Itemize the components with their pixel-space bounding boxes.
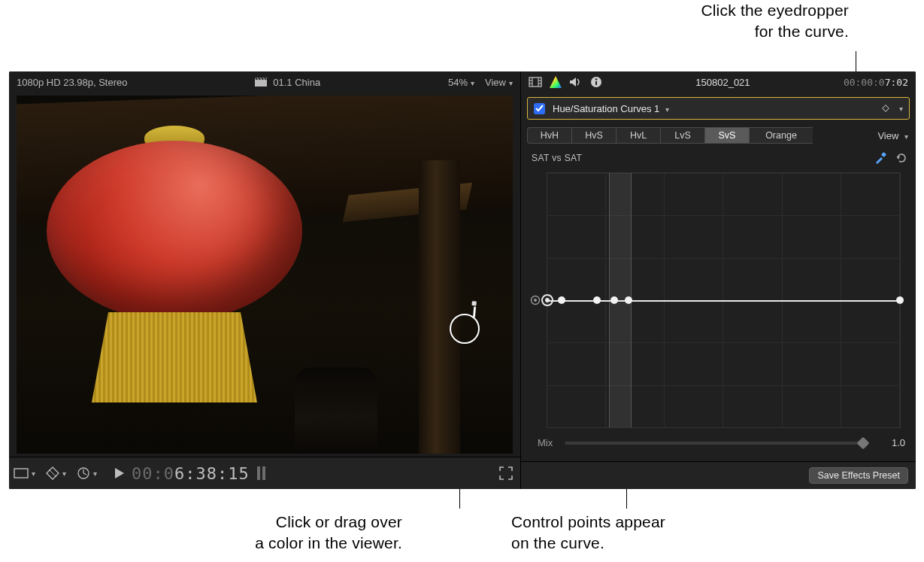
callout-viewer-pick: Click or drag over a color in the viewer… [214,512,402,554]
callout-eyedropper: Click the eyedropper for the curve. [548,0,849,43]
step-frames-button[interactable] [257,466,265,480]
mix-value: 1.0 [875,437,905,448]
clip-name: 01.1 China [273,77,320,88]
clip-format-label: 1080p HD 23.98p, Stereo [17,77,127,88]
tab-orange[interactable]: Orange [749,127,813,144]
curve-control-point[interactable] [625,296,632,304]
clapperboard-icon [255,77,267,87]
chevron-down-icon: ▾ [62,469,66,478]
inspector-pane: 150802_021 00:00:07:02 Hue/Saturation Cu… [520,71,916,489]
fullscreen-icon[interactable] [499,466,513,480]
svg-rect-3 [14,469,28,478]
callout-line: Control points appear [511,513,665,530]
curve-control-point[interactable] [593,296,601,304]
curve-grid [547,172,901,428]
svg-marker-6 [115,468,124,478]
mix-slider[interactable] [565,442,863,445]
viewer-canvas[interactable] [17,96,513,454]
mix-row: Mix 1.0 [521,433,916,448]
view-menu[interactable]: View▾ [485,77,513,88]
viewer-timecode[interactable]: 00:06:38:15 [132,464,250,483]
inspector-footer: Save Effects Preset [521,461,916,489]
play-button-icon[interactable] [115,468,124,478]
svg-line-4 [49,469,56,477]
curve-tab-bar: HvH HvS HvL LvS SvS Orange View ▾ [527,127,910,144]
svg-rect-2 [471,301,477,306]
chevron-down-icon: ▾ [904,132,908,141]
collapse-handle-icon[interactable] [530,295,541,305]
tab-hvl[interactable]: HvL [616,127,660,144]
reset-icon[interactable] [895,152,907,164]
transform-tool-icon[interactable]: ▾ [46,466,66,480]
retime-menu-icon[interactable]: ▾ [77,466,97,480]
tab-hvs[interactable]: HvS [571,127,616,144]
chevron-down-icon[interactable]: ▾ [899,105,903,113]
curve-control-point[interactable] [610,296,618,304]
callout-line: for the curve. [755,23,849,40]
eyedropper-icon[interactable] [874,151,887,165]
slider-thumb[interactable] [857,436,870,449]
tab-svs[interactable]: SvS [704,127,749,144]
viewer-top-bar: 1080p HD 23.98p, Stereo 01.1 China 54%▾ … [9,71,520,93]
color-inspector-icon[interactable] [550,76,562,88]
callout-control-points: Control points appear on the curve. [511,512,737,554]
eyedropper-cursor[interactable] [450,314,480,344]
curve-endpoint-right[interactable] [896,296,904,304]
svg-point-16 [595,78,598,81]
viewer-pane: 1080p HD 23.98p, Stereo 01.1 China 54%▾ … [9,71,520,489]
effect-enable-checkbox[interactable] [534,103,545,114]
curve-editor[interactable] [529,168,908,433]
video-frame [17,96,513,454]
svg-marker-14 [550,76,562,88]
chevron-down-icon: ▾ [509,79,513,87]
svg-rect-17 [595,81,597,85]
zoom-menu[interactable]: 54%▾ [448,77,474,88]
save-effects-preset-button[interactable]: Save Effects Preset [809,467,908,484]
frame-size-menu-icon[interactable]: ▾ [14,468,35,478]
svg-rect-18 [883,105,889,111]
curve-header: SAT vs SAT [521,144,916,168]
curves-view-menu[interactable]: View ▾ [877,130,908,141]
chevron-down-icon: ▾ [471,79,474,87]
svg-rect-19 [881,152,886,157]
svg-point-22 [534,299,537,302]
audio-inspector-icon[interactable] [569,77,583,87]
inspector-timecode: 00:00:07:02 [844,77,908,88]
curve-title: SAT vs SAT [532,153,582,163]
inspector-top-bar: 150802_021 00:00:07:02 [521,71,916,93]
effect-name-menu[interactable]: Hue/Saturation Curves 1 ▾ [553,103,669,114]
chevron-down-icon: ▾ [93,469,97,478]
callout-line: Click the eyedropper [701,2,849,19]
keyframe-diamond-icon[interactable] [881,104,890,113]
tab-hvh[interactable]: HvH [527,127,571,144]
svg-rect-0 [255,80,267,87]
curve-endpoint-left[interactable] [541,294,553,306]
svg-rect-7 [529,77,541,87]
curve-control-point[interactable] [558,296,565,304]
inspector-clip-name: 150802_021 [610,77,836,88]
video-inspector-icon[interactable] [529,77,542,87]
callout-line: a color in the viewer. [255,534,402,551]
effect-header-row[interactable]: Hue/Saturation Curves 1 ▾ ▾ [527,97,910,120]
callout-line: on the curve. [511,534,604,551]
tab-lvs[interactable]: LvS [660,127,704,144]
chevron-down-icon: ▾ [32,469,35,478]
viewer-toolbar: ▾ ▾ ▾ 00:06:38:15 [9,457,520,489]
app-window: 1080p HD 23.98p, Stereo 01.1 China 54%▾ … [9,71,916,489]
callout-line: Click or drag over [276,513,402,530]
mix-label: Mix [538,437,553,448]
info-inspector-icon[interactable] [590,76,602,88]
chevron-down-icon: ▾ [665,105,669,114]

◇ ◇ ◇

Instructions for the task: Go through the material and select each line with the string "Preset" in it.

Result:
inspector-footer: Save Effects Preset [521,461,916,489]
save-effects-preset-button[interactable]: Save Effects Preset [809,467,908,484]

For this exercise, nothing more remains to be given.